For the second time in the past year, the US Department of Labor has filed an amicus brief with a federal appeals court, contending that a lower court was wrong to rule against sales reps fighting for overtime pay. This time, the agency is supporting two GlaxoSmithKline reps who were told by a federal court in Arizona ruled they are exempt from overtime provisions of the Fair Labor Standards Act. Last fall, the Labor Department filed its first such brief in a case involving a Novartis sales rep (back story). In both briefs, Labor Department attorneys say the lower courts committed "legal error."
A quick primer: The FLSA’s overtime compensation requirement doesn’t apply to employees who work as outside salespeople, but the law does require employers to pay overtime for hours worked beyond 40 hours a week, unless a FLSA exemption applies. What are those exemptions? If an employee’s primary duty is to obtain orders or contracts (as defined by the statute) and regularly does so away from the employer’s place of business.
Drugmakers argue their sales reps are, indeed, outside salespeople who close sales because the primary customer is the physician. In their lawsuit, Glaxo reps Michael Christopher and Frank Buchanan argued, however, that a direct sale doesn’t occur because medicines are actually purchased by patients and hospitals, which receive the drugs from wholesalers.
"The new Deparment of Labor brief is a game changer," says Charles Joseph of Joseph & Herzfeld, whose firm has brought several lawsuits against drugmakers over this issue, which has divided courts around the country. The brief is significant, he explains, because several other lawsuits filed have been stayed pending the outcome of this particular case, which is being heard by the US Court of Appeals for the Ninth Circuit, where the Labor Department filed its brief. Other cases are already on appeal to this court, he adds.
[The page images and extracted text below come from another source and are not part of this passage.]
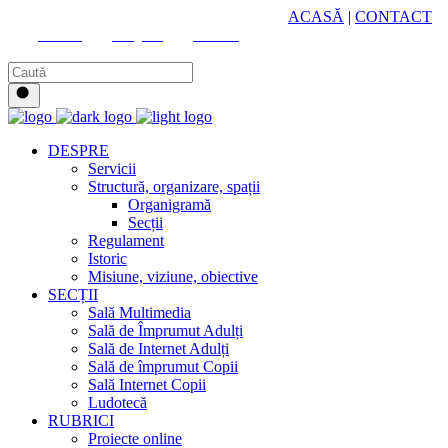
HUB CULTURAL ZONAL
ACASĂ
|
CONTACT
Youtube
Instagram
Facebook
DESPRE
Servicii
Structură, organizare, spații
Organigramă
Secții
Regulament
Istoric
Misiune, viziune, obiective
SECȚII
Sală Multimedia
Sală de Împrumut Adulți
Sală de Internet Adulți
Sală de împrumut Copii
Sală Internet Copii
Ludotecă
RUBRICI
Proiecte online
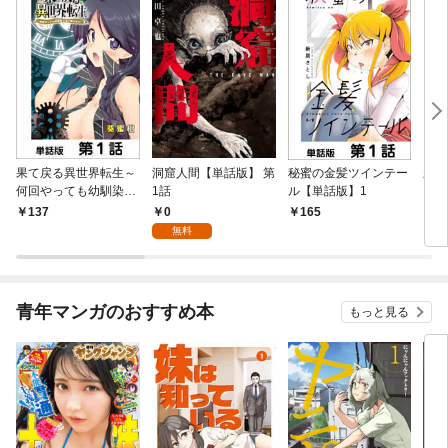
果て戻る異世界転生～
洞窟人間【単話版】 第
秘蜜の金髪ツインテー
新宿
何回やっても幼馴染に
1話
ル【単話版】1
ズ【
辿り着けない～【単話
0
137
165
1
版】 第1話
無料
青年マンガのおすすめ本
もっと見る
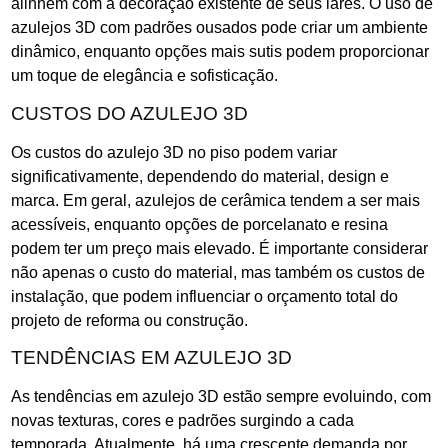
alinhem com a decoração existente de seus lares. O uso de
azulejos 3D com padrões ousados pode criar um ambiente
dinâmico, enquanto opções mais sutis podem proporcionar
um toque de elegância e sofisticação.
CUSTOS DO AZULEJO 3D
Os custos do azulejo 3D no piso podem variar
significativamente, dependendo do material, design e
marca. Em geral, azulejos de cerâmica tendem a ser mais
acessíveis, enquanto opções de porcelanato e resina
podem ter um preço mais elevado. É importante considerar
não apenas o custo do material, mas também os custos de
instalação, que podem influenciar o orçamento total do
projeto de reforma ou construção.
TENDÊNCIAS EM AZULEJO 3D
As tendências em azulejo 3D estão sempre evoluindo, com
novas texturas, cores e padrões surgindo a cada
temporada. Atualmente, há uma crescente demanda por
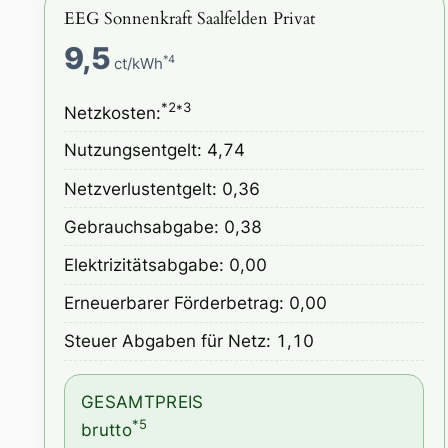
EEG Sonnenkraft Saalfelden Privat
9,5
*4
ct/kWh
*2*3
Netzkosten:
Nutzungsentgelt: 4,74
Netzverlustentgelt: 0,36
Gebrauchsabgabe: 0,38
Elektrizitätsabgabe: 0,00
Erneuerbarer Förderbetrag: 0,00
Steuer Abgaben für Netz: 1,10
GESAMTPREIS
*5
brutto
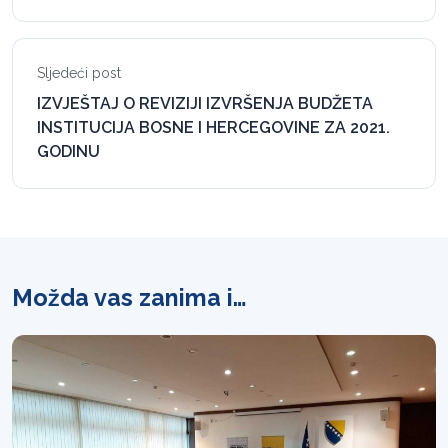
Sljedeći post
IZVJEŠTAJ O REVIZIJI IZVRŠENJA BUDŽETA
INSTITUCIJA BOSNE I HERCEGOVINE ZA 2021.
GODINU
Možda vas zanima i…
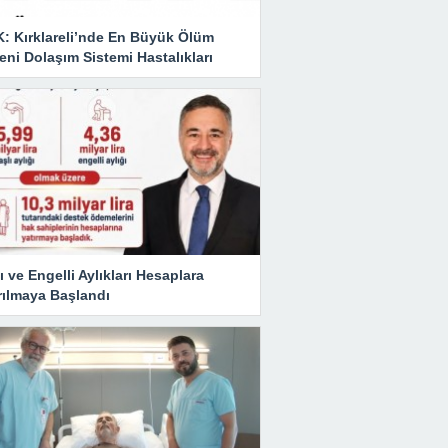
K: Kırklareli’nde En Büyük Ölüm
ni Dolaşım Sistemi Hastalıkları
ı ve Engelli Aylıkları Hesaplara
rılmaya Başlandı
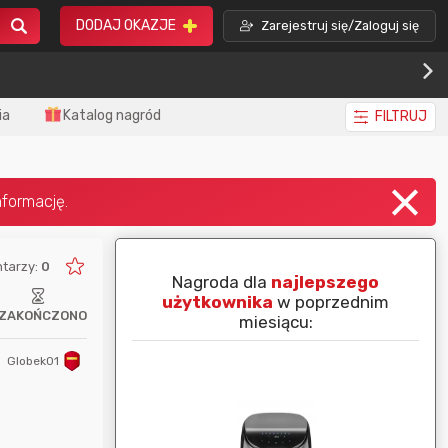
DODAJ OKAZJE
Zarejestruj się/Zaloguj się
ia
Katalog nagród
FILTRUJ
tarzy:
0
piej ocenianą
Nagroda dla
najlepszego
nim miesiącu:
użytkownika
w poprzednim
ZAKOŃCZONO
miesiącu:
Globek01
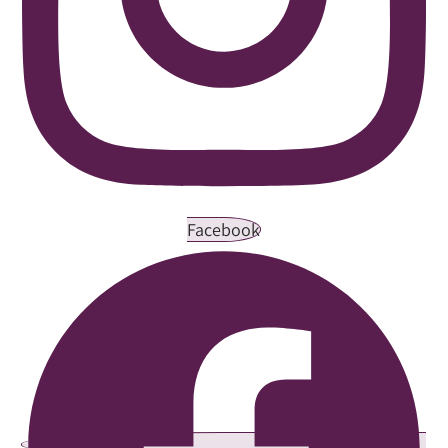
Facebook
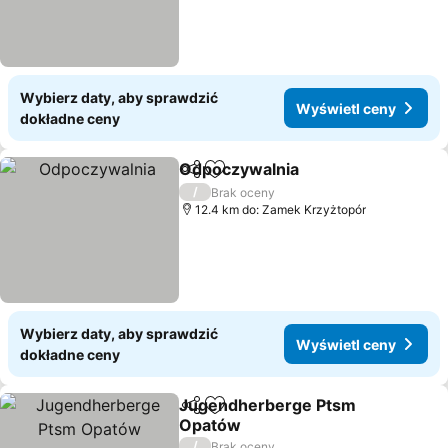
Wybierz daty, aby sprawdzić
Wyświetl ceny
dokładne ceny
Odpoczywalnia
Udostępnij
Dodaj do ulubionych
/
Brak oceny
12.4 km do: Zamek Krzyżtopór
Wybierz daty, aby sprawdzić
Wyświetl ceny
dokładne ceny
Jugendherberge Ptsm
Udostępnij
Dodaj do ulubionych
Opatów
/
Brak oceny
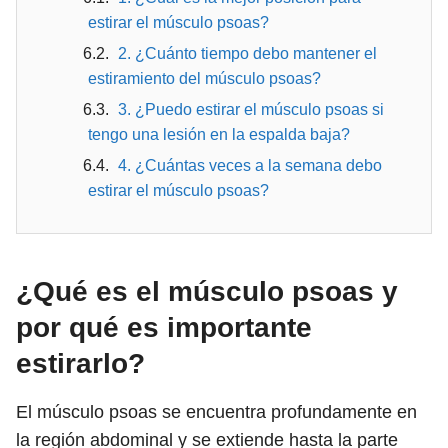
estirar el músculo psoas?
2. ¿Cuánto tiempo debo mantener el
estiramiento del músculo psoas?
3. ¿Puedo estirar el músculo psoas si
tengo una lesión en la espalda baja?
4. ¿Cuántas veces a la semana debo
estirar el músculo psoas?
¿Qué es el músculo psoas y
por qué es importante
estirarlo?
El músculo psoas se encuentra profundamente en
la región abdominal y se extiende hasta la parte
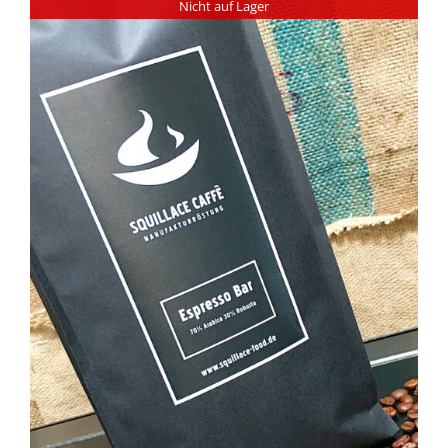
Nicht auf Lager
In a lower court ruling in the Glaxo case, US District Court Judge Frederick Martone sided with drugmaker. Here’s what he wrote in his ruling last fall: “The pharmaceutical industry is unique in that federal regulations prohibit a direct sale to an end-user, thereby shifting the focus of sales efforts from the consumer to the physician - the catalyst behind any pharmaceutical sale. A (sales rep’s) ultimate goal is to close an encounter with a physician by obtaining a non-binding commitment from the physician to prescribe the PSR’s assigned product...In all regards, a PSR engages in what is the functional equivalent of an outside salesperson and to hold otherwise is to ignore reality in favor of form over substance.”
In its brief, the Labor Department countered by writing: "Under the Department of Labor’s regulations, the reps do not meet the requirements for the outside sales exemption. The reps do not sell or take orders for...GlaxoSmithKline's drug. Rather, they provide information to target physicians about GSK’s drugs with the goal of persuading the physicians to prescribe those drugs to their patients. The actual sale of drugs takes place between GSK and pharmacies.
"Although the reps’ duties bear some of the indicia of sales - they use methods of persuasion similar to those of salespersons, they receive some of their compensation in the form of incentive compensation, and their promotion work affects GSK’s actual drug sales - the fact that the reps do not actually 'make sales' conclusively demonstrates that the position is not that of an outside salesperson consistent with the Department’s legislative rules."